S’agissant de la décision portant obligation de quitter le territoire français :
Pour les mêmes motifs que ceux exposés aux points 6 et 8, il ne ressort pas des pièces du dossier que le préfet de Seine-et-Marne aurait méconnu les stipulations de l’article 8 de la convention européenne de sauvegarde des droits de l'homme et des libertés fondamentales ni commis une erreur manifeste dans l’appréciation des conséquences de sa décision sur la situation personnelle de M. A... en prononçant, à son encontre, une obligation de quitter le territoire français.

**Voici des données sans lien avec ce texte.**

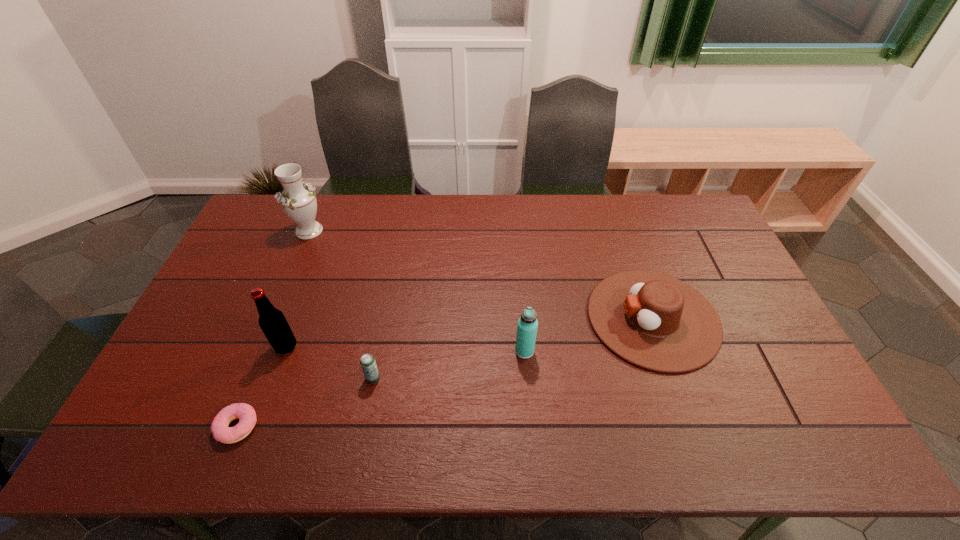 The image size is (960, 540). Find the location of `the farthest object`. the farthest object is located at coordinates (298, 201).

Where is `beer bottle`? The image size is (960, 540). beer bottle is located at coordinates (272, 321).

At what (x,y) coordinates should I click in order to perform the action: click on the second object from right to left. Please return your answer as a coordinate pair (x, y). The image size is (960, 540). Looking at the image, I should click on (527, 325).

Identify the location of the fourth shortest object. Image resolution: width=960 pixels, height=540 pixels. (527, 325).

Where is `cowboy hat`? The width and height of the screenshot is (960, 540). cowboy hat is located at coordinates click(x=652, y=320).

This screenshot has width=960, height=540. Identify the location of beer can. pyautogui.click(x=368, y=364).

Locate an element on the screen. The width and height of the screenshot is (960, 540). the second shortest object is located at coordinates (368, 364).

I want to click on the nearest object, so click(x=244, y=412).

Identify the location of doughnut. Image resolution: width=960 pixels, height=540 pixels. (244, 412).

The image size is (960, 540). Find the location of `vacant space located 0.350m on the front of the farthest object`. vacant space located 0.350m on the front of the farthest object is located at coordinates (271, 323). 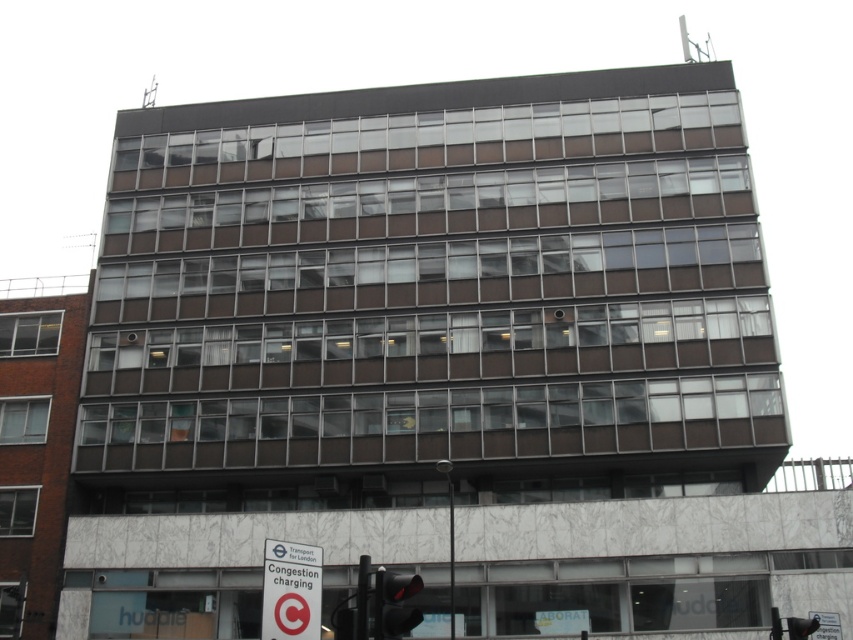 Question: Does white plastic sign at lower center have a lesser width compared to red glass traffic light at lower center?

Choices:
 (A) no
 (B) yes

Answer: (A)

Question: Which point is closer to the camera taking this photo?

Choices:
 (A) (376, 573)
 (B) (283, 547)

Answer: (A)

Question: Is white plastic sign at lower center positioned in front of red glass traffic light at lower center?

Choices:
 (A) yes
 (B) no

Answer: (B)

Question: Which point is farther to the camera?

Choices:
 (A) (409, 580)
 (B) (263, 561)

Answer: (B)

Question: Can you confirm if white plastic sign at lower center is positioned below red glass traffic light at lower center?

Choices:
 (A) yes
 (B) no

Answer: (A) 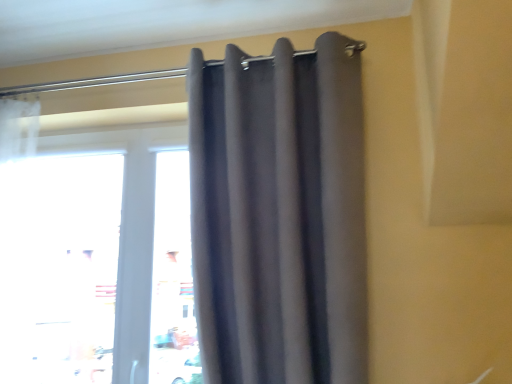 Question: Can you confirm if dark gray fabric curtain at upper center is positioned to the left of transparent glass window at center?

Choices:
 (A) no
 (B) yes

Answer: (A)

Question: Is dark gray fabric curtain at upper center bigger than transparent glass window at center?

Choices:
 (A) no
 (B) yes

Answer: (B)

Question: Is dark gray fabric curtain at upper center outside of transparent glass window at center?

Choices:
 (A) yes
 (B) no

Answer: (A)

Question: From the image's perspective, is dark gray fabric curtain at upper center beneath transparent glass window at center?

Choices:
 (A) no
 (B) yes

Answer: (A)

Question: Can you confirm if dark gray fabric curtain at upper center is smaller than transparent glass window at center?

Choices:
 (A) no
 (B) yes

Answer: (A)

Question: Can you confirm if dark gray fabric curtain at upper center is shorter than transparent glass window at center?

Choices:
 (A) no
 (B) yes

Answer: (A)

Question: Considering the relative sizes of transparent glass window at center and dark gray fabric curtain at upper center in the image provided, is transparent glass window at center smaller than dark gray fabric curtain at upper center?

Choices:
 (A) yes
 (B) no

Answer: (A)

Question: Is there a large distance between transparent glass window at center and dark gray fabric curtain at upper center?

Choices:
 (A) yes
 (B) no

Answer: (B)

Question: Is transparent glass window at center oriented away from dark gray fabric curtain at upper center?

Choices:
 (A) yes
 (B) no

Answer: (B)

Question: Does transparent glass window at center have a lesser height compared to dark gray fabric curtain at upper center?

Choices:
 (A) yes
 (B) no

Answer: (A)

Question: Does transparent glass window at center turn towards dark gray fabric curtain at upper center?

Choices:
 (A) yes
 (B) no

Answer: (B)

Question: Does transparent glass window at center lie behind dark gray fabric curtain at upper center?

Choices:
 (A) no
 (B) yes

Answer: (B)

Question: Is transparent glass window at center in front of or behind dark gray fabric curtain at upper center in the image?

Choices:
 (A) front
 (B) behind

Answer: (B) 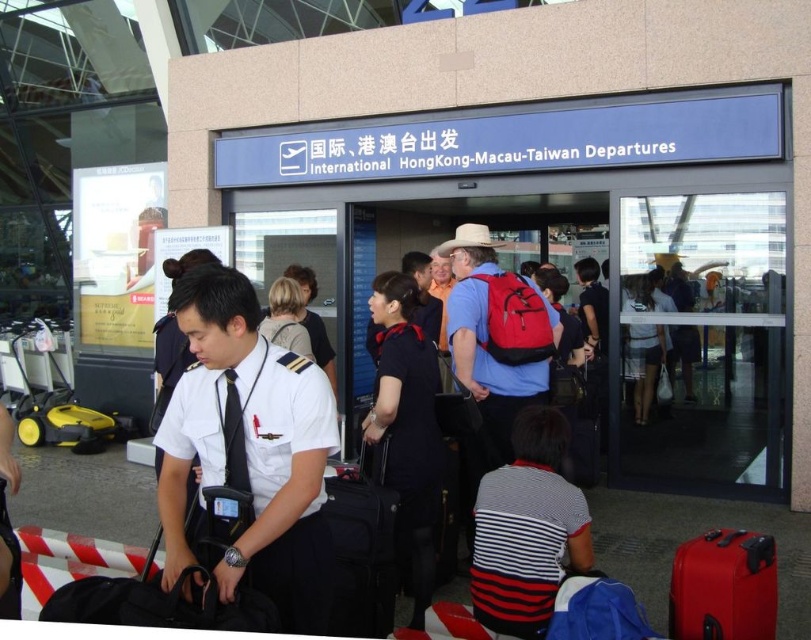 Consider the image. Please describe the exact position of the blonde hair at center in the image using coordinates.

The blonde hair at center is located at the 2D coordinates of point (286,317).

From the picture: What is the color of the object located at point (361, 548) in the image?

The object at point (361, 548) is a black fabric suitcase.

You are a traveler at the International Hong Kong Macau Taiwan Departures area. You see a man with blonde hair at center and a light brown leather jacket at center. Which object is taller?

The blonde hair at center is not as tall as the light brown leather jacket at center, so the light brown leather jacket at center is taller. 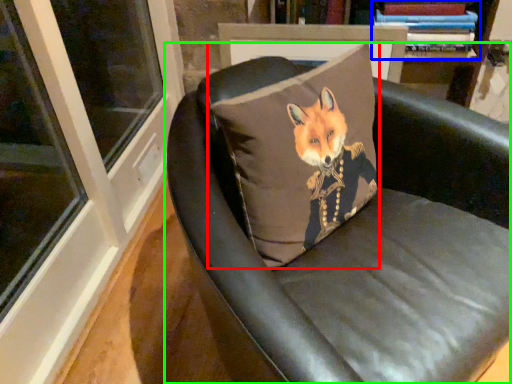 Question: Estimate the real-world distances between objects in this image. Which object is closer to pillow (highlighted by a red box), book (highlighted by a blue box) or chair (highlighted by a green box)?

Choices:
 (A) book
 (B) chair

Answer: (B)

Il résulte de tout ce qui précède que les conclusions à fin d’annulation présentées par M. A... doivent être rejetées ainsi que, par voie de conséquence, ses conclusions aux fins d’injonction et d’astreinte.
Sur les frais liés au litige :
Les dispositions de l’article L. 761-1 du code de justice administrative font obstacle à ce que soit mise à la charge de l’Etat, qui n’est pas, dans la présente instance, la partie perdante, la somme demandée par M. A... au titre des frais exposés par lui et non compris dans les dépens.
D É C I D E :
Article 1er : La requête de M. A... est rejetée.

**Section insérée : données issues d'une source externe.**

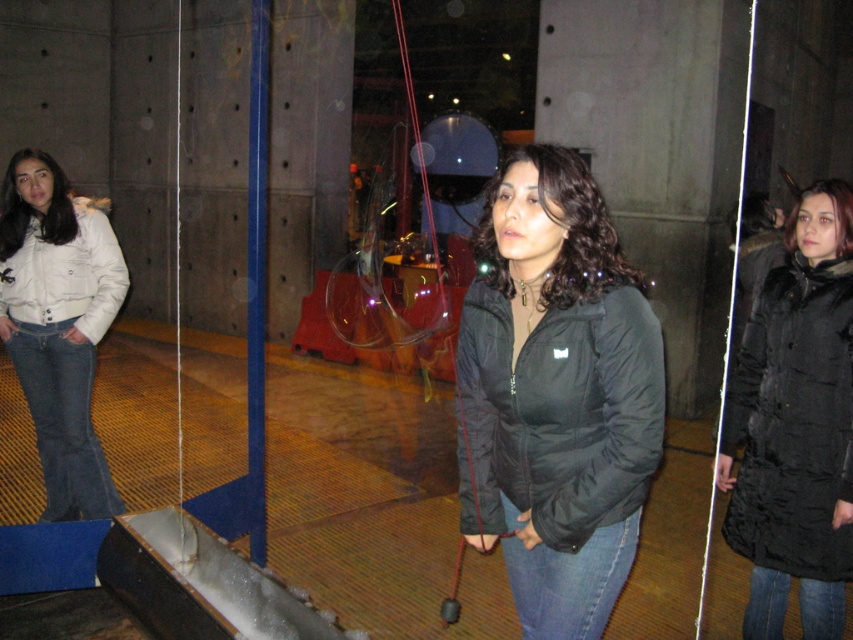 Question: Can you confirm if black puffy jacket at center is positioned above white cotton jacket at left?

Choices:
 (A) no
 (B) yes

Answer: (A)

Question: In this image, where is black puffy coat at right located relative to matte black coat at lower right?

Choices:
 (A) right
 (B) left

Answer: (B)

Question: Which point appears closest to the camera in this image?

Choices:
 (A) (51, 278)
 (B) (105, 538)

Answer: (B)

Question: Which object is farther from the camera taking this photo?

Choices:
 (A) black puffy coat at right
 (B) black puffy jacket at center

Answer: (A)

Question: Is black matte jacket at center smaller than white matte jacket at left?

Choices:
 (A) no
 (B) yes

Answer: (B)

Question: Which of the following is the farthest from the observer?

Choices:
 (A) white cotton jacket at left
 (B) black puffy jacket at center
 (C) transparent glass at lower center
 (D) black matte jacket at center

Answer: (A) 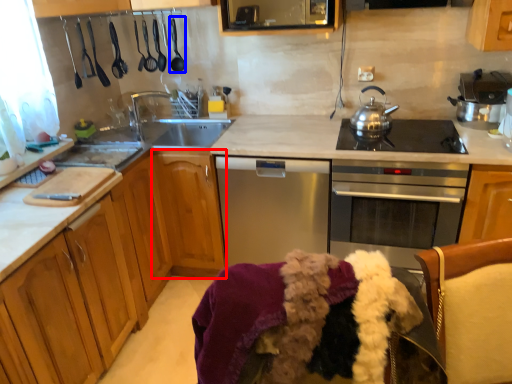 Question: Which point is closer to the camera, cabinetry (highlighted by a red box) or appliance (highlighted by a blue box)?

Choices:
 (A) cabinetry
 (B) appliance

Answer: (A) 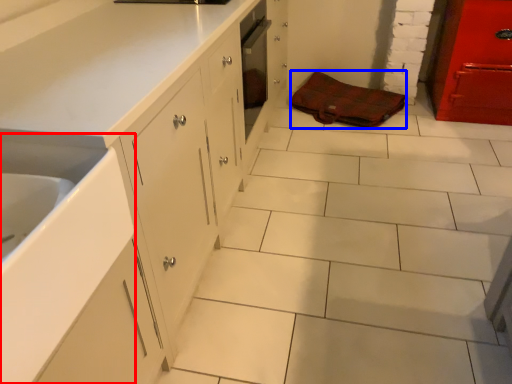 Question: Which object is further to the camera taking this photo, sink (highlighted by a red box) or material (highlighted by a blue box)?

Choices:
 (A) sink
 (B) material

Answer: (B) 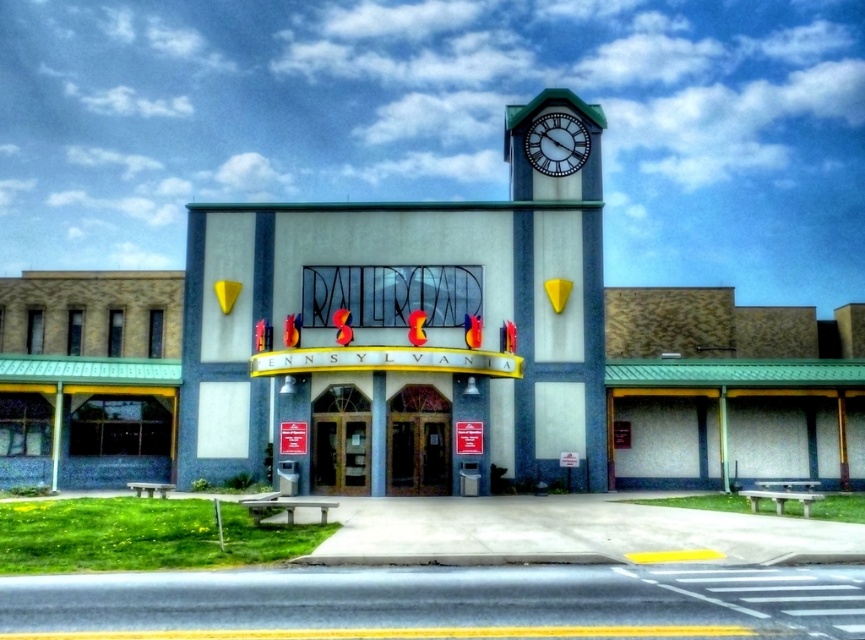 Question: Which point is farther from the camera taking this photo?

Choices:
 (A) (580, 141)
 (B) (767, 362)

Answer: (A)

Question: Can you confirm if white painted concrete clock tower at upper right is wider than white glossy clock at upper center?

Choices:
 (A) yes
 (B) no

Answer: (A)

Question: Which object is the closest to the white glossy clock at upper center?

Choices:
 (A) green matte bench at lower right
 (B) white painted concrete clock tower at upper right

Answer: (B)

Question: Which of the following is the farthest from the observer?

Choices:
 (A) white painted concrete clock tower at upper right
 (B) green matte bench at lower right

Answer: (B)

Question: Is white painted concrete clock tower at upper right to the right of white glossy clock at upper center from the viewer's perspective?

Choices:
 (A) yes
 (B) no

Answer: (B)

Question: Is white painted concrete clock tower at upper right above green matte bench at lower right?

Choices:
 (A) yes
 (B) no

Answer: (A)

Article 2 : Le présent jugement sera notifié à M. B... A... et au préfet de Seine-et-Marne.
Délibéré après l’audience du 2 décembre 2025, à laquelle siégeaient :
M. Dewailly, vice-président,
Mme Iffli, conseillère,
Mme Seignat, conseillère.
Rendu public par mise à disposition au greffe le 16 décembre 2025.
La rapporteure,
D. SEIGNAT
Le vice-président,
S. DEWAILLY
La greffière,
L. LE GRALL
La République mande et ordonne au préfet de Seine-et-Marne en ce qui le concerne ou à tous commissaires de justice à ce requis en ce qui concerne les voies de droit commun contre les parties privées, de pourvoir à l’exécution de la présente décision.